The dearth of developed striking talent means that Higuain, despite occasional inconsistency, is a hot commodity on the transfer market. He is a focal point of quality as well as stature. We saw at Euro 2016 that having an imposing striker is a necessary evil.

France started Giroud when they could have gone with a front three of Payet, Griezmann, and Coman. They sacrificed one of their fleet-footed forwards for the lumbering presence of the Arsenal forward. The effects were noticeable. Giroud was a hulking target for Payet’s free kicks against Iceland and helped breakdown a staunch Irish defence with knock downs to his more talented strike partner Griezmann.

Giroud

Germany, a team of world-class technicians, started quasi-journeyman target man Mario Gomez for the same reasons. Him and Giroud looked somewhat out of place alongside the genius of Kroos, Muller, Pogba, and Griezmann, yet it was the absence of Gomez which proved telling when the two sides met in Marseilles. For all of Germany’s possession, they ran out of ideas in the final third. They lacked a focal point through which they could channel their creativity, a rare commodity in the today’s footballing world.

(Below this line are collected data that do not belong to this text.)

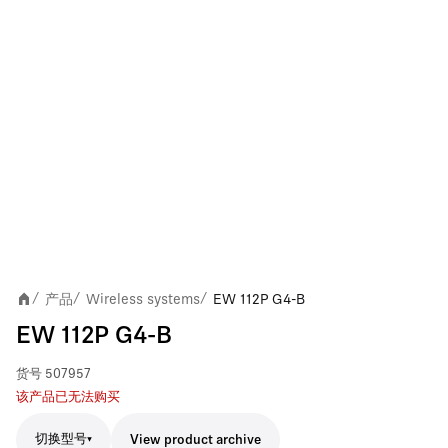
产品
Wireless systems
EW 112P G4-B
/
/
/
EW 112P G4-B
货号
507957
该产品已无法购买
切换型号
View product archive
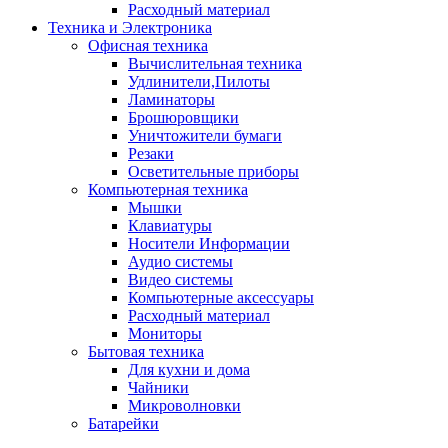
Расходный материал
Техника и Электроника
Офисная техника
Вычислительная техника
Удлинители,Пилоты
Ламинаторы
Брошюровщики
Уничтожители бумаги
Резаки
Осветительные приборы
Компьютерная техника
Мышки
Клавиатуры
Носители Информации
Аудио системы
Видео системы
Компьютерные аксессуары
Расходный материал
Мониторы
Бытовая техника
Для кухни и дома
Чайники
Микроволновки
Батарейки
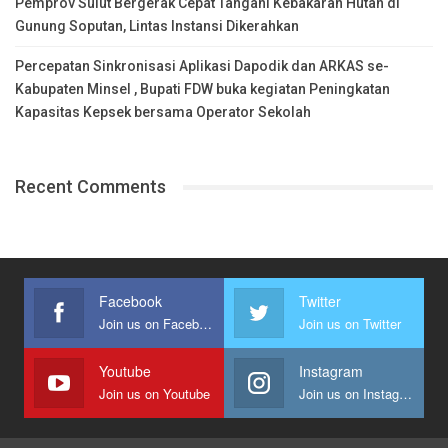
Pemprov Sulut Bergerak Cepat Tangani Kebakaran Hutan di
Gunung Soputan, Lintas Instansi Dikerahkan
Percepatan Sinkronisasi Aplikasi Dapodik dan ARKAS se-
Kabupaten Minsel , Bupati FDW buka kegiatan Peningkatan
Kapasitas Kepsek bersama Operator Sekolah
Recent Comments
Facebook
Twitter
Join us on Facebook
Join us on Twitter
Youtube
Instagram
Join us on Youtube
Join us on Instagram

The reasons for the disappearance of the front-man are varied. Tiki-taka’s role as the du jour footballing style means that 10 is football’s sexiest number, kids want to be the playmaker not the goalscorer. This phenomenon manifests itself in the academies as well. Kids are coached from a young age to keep it on the ground, keep it simple.

Bayern chairman Karl-Heinz Rummenigge bemoans the “over-coaching” of young prospects, that perfection is being achieved through blunting creativity. The spontaneity and scrappiness of Gerd Muller is hard to find in today’s cookie-cutter game. Instead, the latest breed of forward is small, pacy, and technically brilliant. They are the Griezmanns, Martials and Dybalas of the world. Yet, these players seem to thrive when played off a more imposing strike partner. Griezmann has Torres at Atletico, Dybala has Mandzukic and now Higuain at Juventus.

Martial proved more effective playing off Rashford than he was as the lone frontman at Old Trafford last season, and will likely fulfil a similar role to the left of Zlatan under Jose. The slowing of the game means number 9s are vital to a team’s incision in attack, yet the implementation of passing football emphasises a skillset which keeps the majority of these players from rising to the top.

Although Juventus payed a world-class fee for a player of questionable world-class credentials, they could well have the last laugh. Higuain is a relic, a member of a dwindling breed of footballers, and one of very few who can combined stature and spontaneity with brilliant technical prowess.